I was thinking about changing out the way my stove is piped. The back of my all nighter mid moe has a 5.5" opening and I have 6" single wall to double wall pipe for a chimney. Right now I have the 6" single wall going over the connection to the rear of the stove. I want to pipe the stove the correct way with the crimped end of the pipe going into the rear of the stove. I have looked all around from local shops to the Internet and cannot come up with any pipe adapters that go from 5.5" to 6". I did purchase a 5" to 6" increaser from a local shop but it didn't do the trick. Hopefully someone out there has some ideas??? 

Thanks again!

-Mike


----------



## coaly (Sep 30, 2015)

Measure the outlet pipe. It is probably 6 inch outside, not 6 inside like newer stoves. If that's the case, (as with older Fishers)  the pipe was normally over crimped with hand crimpers down smaller until it fits. There is also an adapter by Dura-Vent #1672 called a double skirted adapter that I know works well for Fisher with 6 inch OD.
You can also put a T over the outlet pipe and cap the end. Any liquid that may condensate and run down will not leak out the side of the T, and will drop into the cap and evaporate. See Fisher Mama Bear in my cabin below;


----------



## pen (Sep 30, 2015)

To the best of my knowledge, the stove was made to have things connected as you have them.
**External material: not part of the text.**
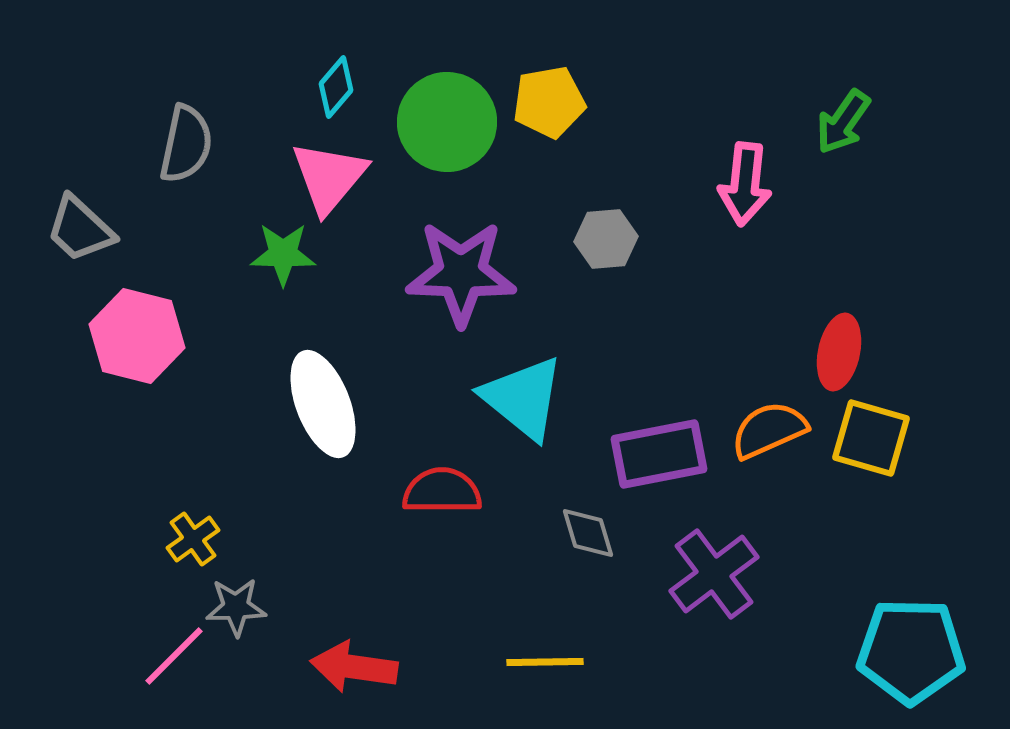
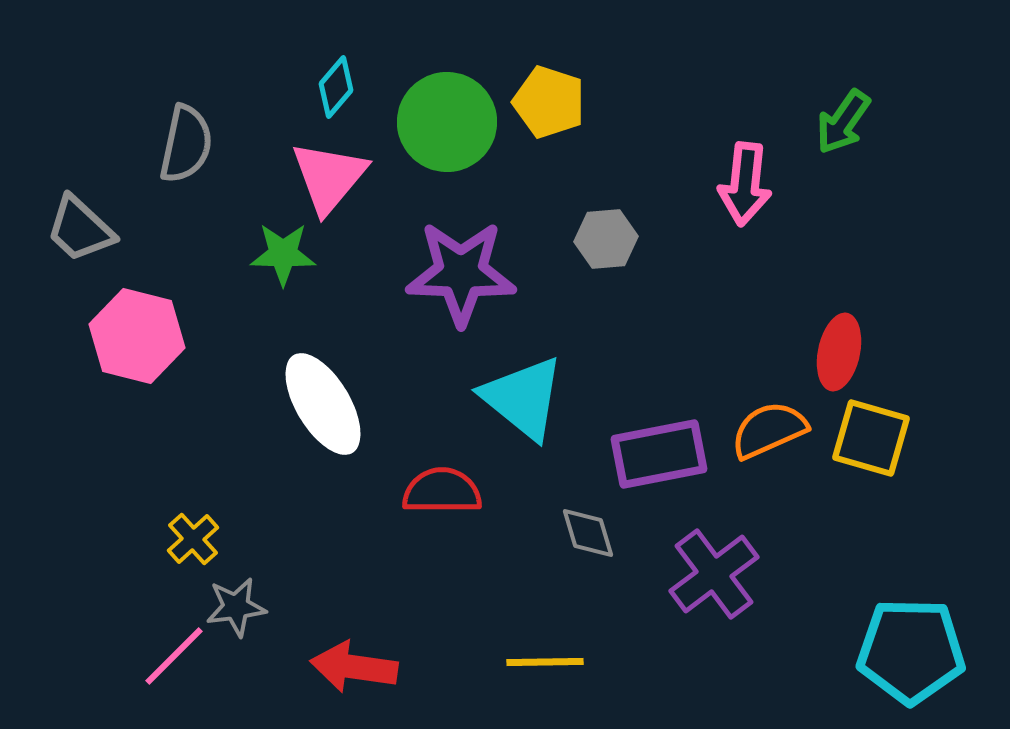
yellow pentagon: rotated 28 degrees clockwise
white ellipse: rotated 10 degrees counterclockwise
yellow cross: rotated 6 degrees counterclockwise
gray star: rotated 6 degrees counterclockwise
The easiest option might be to use a short section of pipe, as you have it now, and use furnace cement to seal it well to the stove pipe collar of the stove.  Then, from that piece, switch to the modern direction of having the male end going towards the stove.


----------



## mzadrick (Oct 3, 2015)

Ok great sounds good guys... I appreciate all the help once again!

-Mike


----------